На Арно Шарвена насело сразу два «мессершмитта»: один с нарисованным на борту коршуном, другой — размалеванный какими-то символическими фигурами. Этого Мартинес почему-то окрестил «колдуном». «Коршун» атаковал Шарвена справа и сверху, «колдун» заходил ему в хвост, по-волчьи подкрадываясь сзади. По всей вероятности, Арно Шарвен его не видел, и в этом заключалась главная для него опасность. «Колдун», несомненно, был опытный летчик: до машины француза оставалось не более двухсот метров, а огонь он не открывал, решив подойти поближе и ударить наверняка.
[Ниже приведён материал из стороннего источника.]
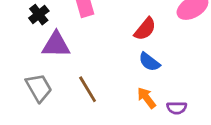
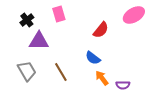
blue semicircle: (149, 62) -> (93, 58), moved

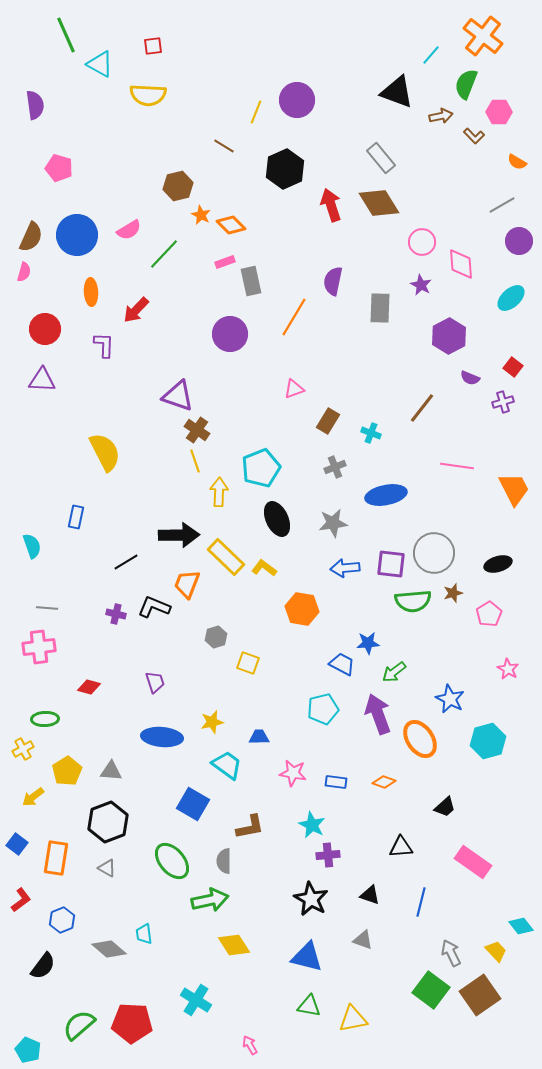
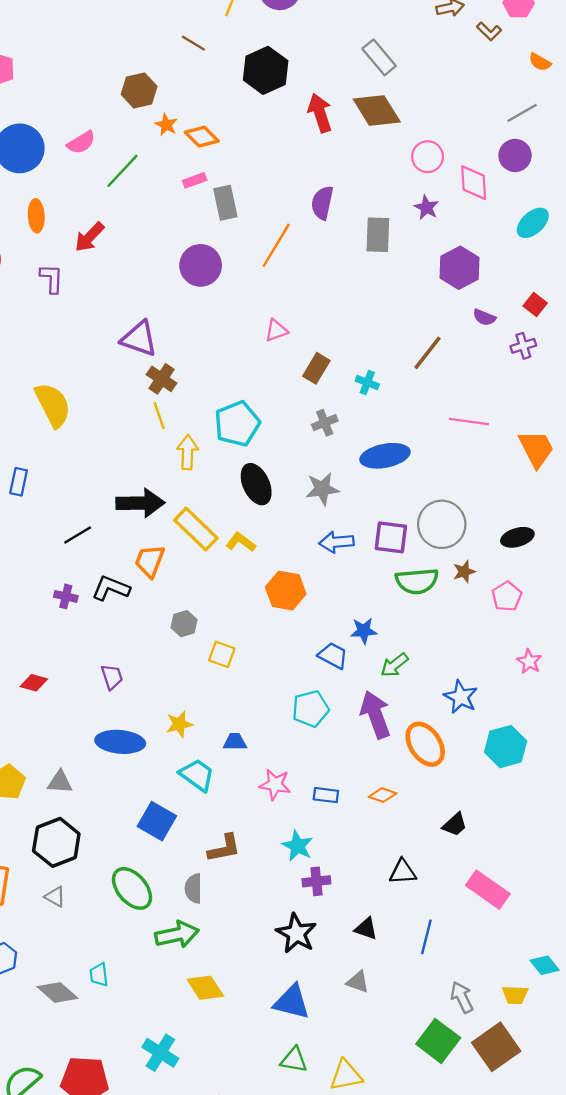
purple circle: (519, 241) -> (515, 155), moved
yellow trapezoid: (496, 951) -> (515, 995), turned 135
Мартинес, выйдя из петли, сразу же оценил обстановку. Чтобы успеть прийти на помощь Шарвену, оставались считанные секунды. Так же, как «колдун» заходил в хвост «моски» Арно Шарвена, Мартинес приближался к хвосту «колдуна». И расстояние между всеми тремя самолетами было примерно одинаковым. Мартинес не любил бить с дальних дистанций, неизменно повторяя: «Патроны достаются не так легко, и украшать разноцветными трассами испанское небо я не намерен. Война — это не фейерверк…» Сейчас же другого выхода у него не было: запоздай он на секунду-другую открыть по фашисту огонь — и тот без особых трудов срубит Шарвена.

Мартинес опередил «колдуна» как раз не более чем на секунду-другую. Он ударил по нему двумя короткими очередями, ударил прицельно, и тут же «мессершмитт» закувыркался вниз. Летчик не выпрыгивал — наверное, был убит.

Мартинес свечой пошел вверх, оттуда он решил атаковать «коршуна», если Арно Шарвену не удастся уйти из-под удара. Но когда он уже хотел боевым разворотом направить свой истребитель на немца, вдруг увидел над собой, метрах в семидесяти выше своей «моски», пикирующий на него немецкий истребитель. И длинные пулеметные трассы. Словно ощутив боль, «ишачок» задрожал и начал быстро крениться влево, входя в непроизвольный вираж… Скорость катастрофически падала, и Мартинес подумал, что сейчас он свалится в штопор и выйти из него не будет никакой возможности, потому что перебит трос управления. Все же он еще и еще раз попытался выровнять машину, но ничего не мог поделать. А немец, заметив, конечно, что «моска» серьезно ранена, решил ее добивать.

Это был Генрих фон Грюнде. Могло показаться, что он потерял рассудок и мечется по небу как ошалелый, ничего перед собой не видя и мало что соображая. Грюнде бросал свой «мессер» вправо, влево, вверх, вниз, делал молниеносные фигуры высшего пилотажа, точно был не в бою, а на воздушном параде или спортивном празднике: боевые развороты сменялись бочками. Бочки — мертвыми петлями, иммельманами, переворотами через крыло.